Le candidat conservateur dans la circonscription d'Abitibi-Témiscamingue, Benoît Fortin, ne prendra pas part au débat des candidats d'ICI Abitibi-Témiscamingue. Il y a une semaine, la MRC de Témiscamingue invitait les candidats à un débat et M. Fortin n'y était pas non plus. Sa candidature est connue depuis le 9 septembre, mais jusqu'à présent, il est absent sur le terrain. Où est Benoît Fortin?

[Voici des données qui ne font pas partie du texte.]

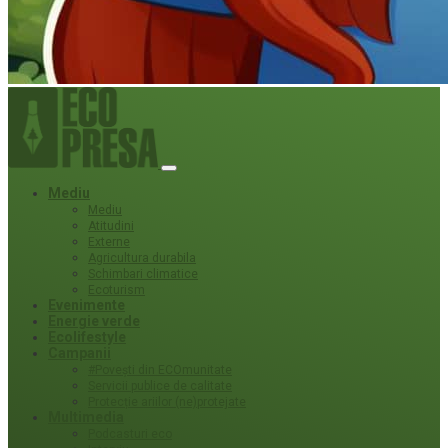
Mediu
Mediu
Atitudini
Externe
Agricultura durabila
Schimbari climatice
Ecoturism
Evenimente
Energie verde
Ecolifestyle
Campanii
#Povești din ECOmunitate
Servicii publice de calitate
Protecție ariilor (ne)protejate
Multimedia
Podcasturi eco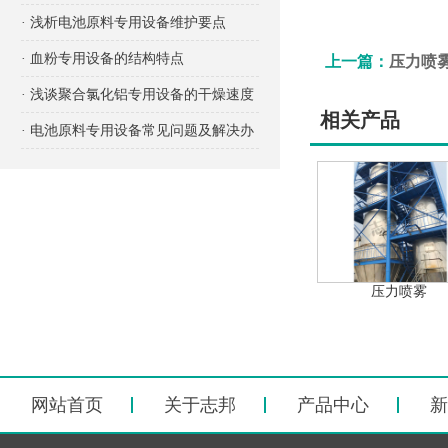
项有哪些？
· 浅析电池原料专用设备维护要点
· 血粉专用设备的结构特点
上一篇：
压力喷
· 浅谈聚合氯化铝专用设备的干燥速度
相关产品
· 电池原料专用设备常见问题及解决办
法
压力喷雾
网站首页
关于志邦
产品中心
新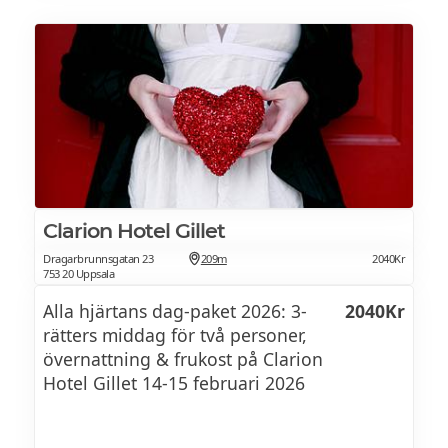
med bearnaisesås och rödvinssås samt
potatisgratäng och Heats kryddsmör
Kebab
med pommes frites och tortillabröd samt
het tomatsås och vitlökssås samt krispig
sallad
Clarion Hotel Gillet
Stekt fiskfilé Walewska
Dragarbrunnsgatan 23
209m
2040Kr
753 20 Uppsala
med krämig hummersås, smörstekta färska
Alla hjärtans dag-paket 2026: 3-
2040Kr
champinjoner och potatismos
rätters middag för två personer,
övernattning & frukost på Clarion
Lasagne al forno
Hotel Gillet 14-15 februari 2026
med riven ost och färska örter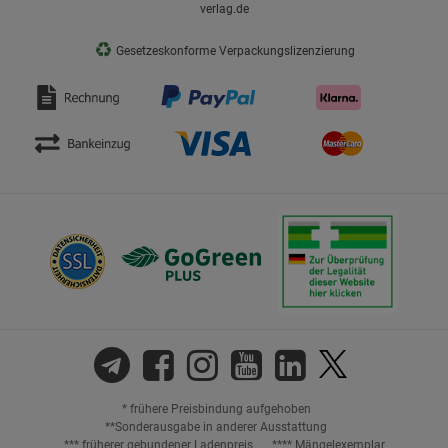
verlag.de
♻
Gesetzeskonforme Verpackungslizenzierung
* frühere Preisbindung aufgehoben
**Sonderausgabe in anderer Ausstattung
*** früherer gebundener Ladenpreis
**** Mängelexemplar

Avec les informations de Boualem Hadjouti

Un candidat introuvable

L'équipe d'ICI Abitibi-Témiscamingue a tenté de joindre le candidat pour l'inviter à participer au débat des candidats de la circonscription présenté à 7 h 45, dans le cadre de l'émission Des matins en or. Mais les invitations sont demeurées lettre morte. À vrai dire, M. Fortin n'a répondu à aucun des courriels qui lui ont été envoyés par Radio-Canada depuis sa mise en candidature.

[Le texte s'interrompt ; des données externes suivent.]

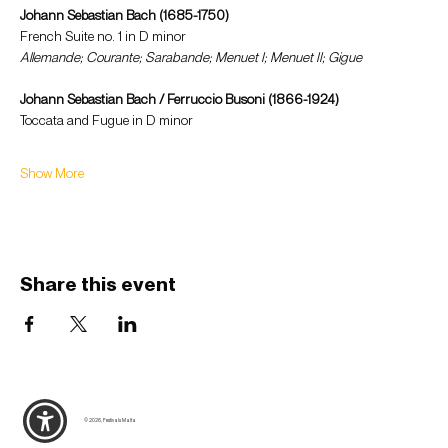
Johann Sebastian Bach (1685-1750)
French Suite no. 1 in D minor
Allemande; Courante; Sarabande; Menuet I; Menuet II; Gigue
Johann Sebastian Bach / Ferruccio Busoni (1866-1924)
Toccata and Fugue in D minor
Show More
Share this event
© 2026, Festivals Malta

Le candidat n'a jusqu'à présent pas communiqué de numéro de téléphone où le joindre, ni au bureau du Parti conservateur à Ottawa ni sur le site d'Élections Canada. Son collègue Steven Hébert, candidat conservateur dans Abitibi-Baie-James-Nunavik-Eeyou, n'a pas été en mesure d'aider aux recherches. Et M. Fortin n'a jusqu'à présent pas encore présenté d'équipe pour l'Abitibi-Témiscamingue.

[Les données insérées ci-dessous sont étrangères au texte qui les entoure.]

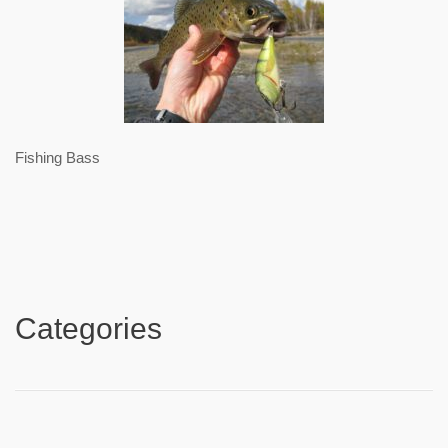
Fishing Bass
Categories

À Rouyn-Noranda, quelques affiches électorales présentant le visage du candidat ont été installées. Mais au Témiscamingue, le candidat est carrément invisible.

Les autres candidats déplorent son absence

La candidate du Parti libéral, Claude Thibault, regrette surtout l'absence du candidat au débat de demain à l'émission Des matins en or. « On est avant tout dans une démarche où on veut permettre aux gens de faire un jugement éclairé sur les plateformes de tous les candidats et ce qu'ils peuvent apporter en région, croit-elle. J'avais une certaine déception lorsque j'ai vu que demain il ne serait pas au débat. »

Christine Moore, du NPD, croit « que c'est quand même dommage. Ça montre que depuis longtemps, les conservateurs ont malheureusement abandonné l'Abitibi-Témiscamingue. »

Au Bloc québécois, le candidat Yvon Moreau croit que c'est la moindre des choses d'être sur le terrain lorsqu'on se présente à une élection. La candidate au Parti vert, Aline Bégin, abonde dans le même sens. Elle aurait aimé voir ce candidat sur le terrain afin qu'il fasse connaître son programme.

Un candidat « poteau »?

Le professeur titulaire Louis Massicotte, du Département de science politique de l'Université Laval, explique qu'il arrive qu'un parti politique présente ce qu'il désigne par l'appellation d'un « candidat poteau ». Cela arrive quand un parti a de la difficulté à trouver un candidat dans une circonscription. « À ce moment-là, ce que le parti fait pour, quand même, ne pas donner l'impression qu'il est faible, c'est de trouver une personne qui n'est pas nécessairement résidente dans la circonscription, qui n'a pas nécessairement non plus bien envie d'être élue, qui ne se fait aucune illusion sur ses chances d'être élue, mais qui accepte qu'on pose sa candidature au nom du parti et puis il s'abstient de faire campagne parce qu'il a mieux à faire pendant la campagne », mentionne le professeur.

Selon lui, ce n'est pas une mauvaise stratégie. « Marquer sa présence, ça a ceci d'important, c'est-à-dire que si vous ne présentiez pas de candidat du tout, qu'est-ce que les médias auraient tendance à conclure, ainsi que leurs adversaires politiques? Ils diraient que ça prouve, voyez-vous, que ces gens-là sont tellement faibles, qu'ils ont tellement peu de chances de gagner le pouvoir, qu'ils n'arrivent même pas à trouver de candidats », explique-t-il.

Louis Massicotte rappelle que durant la dernière élection fédérale, plusieurs candidats ont été élus même s'ils n'avaient apparemment aucune chance de gagner.